Thin film SOI device, in particular a fully depleted which is very suitable for low voltage operation and low power consumption (F ully D epleted; FD) SOI devices, CMOS structure is a so-called homopolar gate structure. In this homopolar gate structure, the gate electrode of the NMOS transistor 113 is N + type polycrystalline silicon 109, the gate electrode of the PMOS transistor 112 is made of P + polycrystalline silicon, and the CMOS inverter 11 in FIG. It has the following structure. Hereinafter, the case of an FD structure SOI device will be described. The polycrystalline silicon forming the gate of this transistor is defined as first polycrystalline silicon.
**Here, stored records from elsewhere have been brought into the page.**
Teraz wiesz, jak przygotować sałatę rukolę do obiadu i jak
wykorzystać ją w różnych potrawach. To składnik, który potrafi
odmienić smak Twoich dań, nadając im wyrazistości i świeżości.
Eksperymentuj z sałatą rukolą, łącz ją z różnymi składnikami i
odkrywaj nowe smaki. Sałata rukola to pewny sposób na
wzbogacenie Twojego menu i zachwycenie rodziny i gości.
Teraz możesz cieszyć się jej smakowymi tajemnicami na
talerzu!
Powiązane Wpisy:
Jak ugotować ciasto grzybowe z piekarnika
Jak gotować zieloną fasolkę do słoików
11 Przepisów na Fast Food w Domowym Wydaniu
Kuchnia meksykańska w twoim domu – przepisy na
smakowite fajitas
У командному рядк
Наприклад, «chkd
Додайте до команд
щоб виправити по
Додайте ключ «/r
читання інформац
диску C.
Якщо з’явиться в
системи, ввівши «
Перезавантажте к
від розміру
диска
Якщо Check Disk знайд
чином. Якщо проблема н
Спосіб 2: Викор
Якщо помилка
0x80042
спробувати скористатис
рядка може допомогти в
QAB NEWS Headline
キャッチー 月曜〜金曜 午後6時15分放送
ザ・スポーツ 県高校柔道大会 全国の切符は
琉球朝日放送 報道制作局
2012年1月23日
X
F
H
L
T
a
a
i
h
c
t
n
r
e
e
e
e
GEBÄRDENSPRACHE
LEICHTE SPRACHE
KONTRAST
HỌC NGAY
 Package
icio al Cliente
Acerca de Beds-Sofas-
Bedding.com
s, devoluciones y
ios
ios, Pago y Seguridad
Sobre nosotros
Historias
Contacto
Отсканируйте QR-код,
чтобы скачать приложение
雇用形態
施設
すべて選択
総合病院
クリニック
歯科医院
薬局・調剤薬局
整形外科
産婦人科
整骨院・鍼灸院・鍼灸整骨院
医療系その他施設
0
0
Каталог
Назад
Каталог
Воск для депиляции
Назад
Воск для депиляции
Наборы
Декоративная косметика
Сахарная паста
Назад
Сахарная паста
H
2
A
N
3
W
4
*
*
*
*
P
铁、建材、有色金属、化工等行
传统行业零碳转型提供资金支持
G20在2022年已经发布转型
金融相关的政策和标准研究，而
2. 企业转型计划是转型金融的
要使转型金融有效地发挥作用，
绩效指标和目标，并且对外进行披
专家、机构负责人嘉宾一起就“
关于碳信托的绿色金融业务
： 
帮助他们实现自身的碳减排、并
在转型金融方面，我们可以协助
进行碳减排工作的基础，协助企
First, the NMOS transistor 113 includes an N + impurity diffusion layer 105 serving as a source / drain on a P-type semiconductor thin film layer 102 and a gate electrode made of N + polycrystalline silicon 109 formed on a gate insulating film 107 made of an oxide film, for example. Has been. The PMOS transistor 112 includes a P + impurity diffusion layer 106 serving as a source / drain on an N well 104 formed in a P-type semiconductor thin film layer, and a P + polycrystalline silicon 110 formed on a gate insulating film 107 made of an oxide film, for example. It is comprised by the gate electrode which consists of. The NMOS transistor 113 and PMOS transistor 112 is fully isolation by the field insulating film 107 and the buried insulating film 103 for example formed by LOCOS (Loc al O xidation of S ilicon) method.
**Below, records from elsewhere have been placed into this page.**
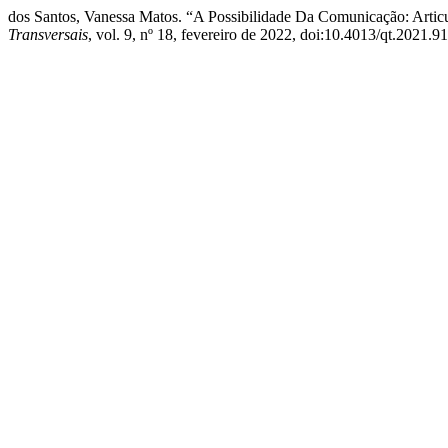
dos Santos, Vanessa Matos. “A Possibilidade Da Comunicação: Arti
Transversais
, vol. 9, nº 18, fevereiro de 2022, doi:10.4013/qt.2021.9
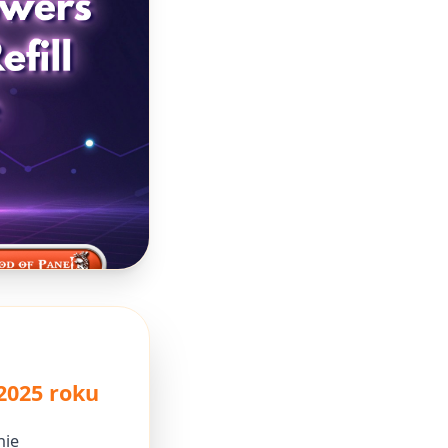
 2025 roku
nie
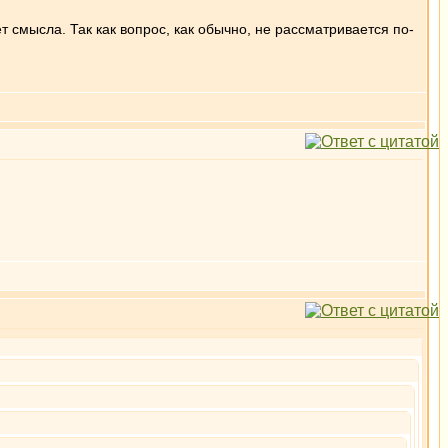
ет смысла. Так как вопрос, как обычно, не рассматривается по-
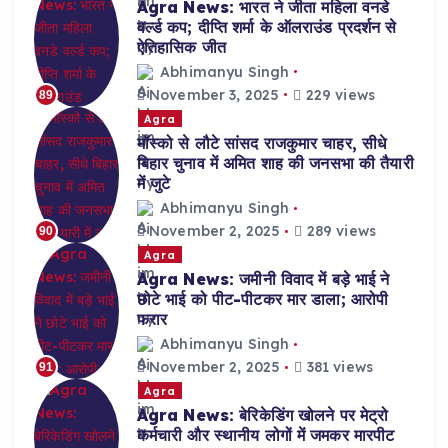
Agra News: भारत ने जीता महिला वनडे
वर्ल्ड कप; दीप्ति शर्मा के ऑलराउंड प्रदर्शन से
ऐतिहासिक जीत
Abhimanyu Singh
November 3, 2025
229 views
89
Agra
मॉस्को से लौटे सांसद राजकुमार चाहर, सीधे
बिहार चुनाव में अमित शाह की जनसभा की तैयारी
में जुटे
Abhimanyu Singh
November 2, 2025
289 views
90
Agra
Agra News: जमीनी विवाद में बड़े भाई ने
छोटे भाई को पीट-पीटकर मार डाला; आरोपी
फरार
Abhimanyu Singh
November 2, 2025
381 views
91
Agra
Agra News: बेरिकेडिंग खोलने पर मेट्रो
कर्मचारी और स्थानीय लोगों में जमकर मारपीट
  Further, on the field insulating film, for example, a high-resistance P-resistor is formed which constitutes a resistance element 30 used in a bleeder voltage dividing circuit for dividing a voltage which is an analog circuit or a CR circuit for setting a time constant. Has been. This P-resistor is formed of polycrystalline silicon in this embodiment.

  Next, the NMOS protection transistor 111 constituting the protection element 20 is formed on the semiconductor support substrate 101 which has been surfaced by removing a part of the semiconductor thin film layer 102 and the buried insulating film 103, and an N + impurity diffusion layer 105 serving as a source / drain. For example, a gate electrode made of P + polycrystalline silicon 110 different from the NMOS transistor 113 of the internal element is formed on a gate insulating film 107 made of an oxide film.

  In the structure shown in FIG. 8 which is a conventional structure, both the NMOS protection transistor 211 and the NMOS 213 which is an internal element have gate electrodes made of N + polycrystalline silicon 209. Therefore, the threshold voltage of the NMOS protection transistor 211 is substantially equal to the threshold voltage of the NMOS 213 of the internal element which is an FD type SOI device, for example, about 0 to 0.3V. Therefore, in order to reduce the leakage current of the ESD protection element that is not the active element, so-called channel doping is performed to increase the substrate concentration by ion implantation of impurities into the channel region, so that the threshold voltage of the NMOS protection transistor 211 is set to 1 V or more.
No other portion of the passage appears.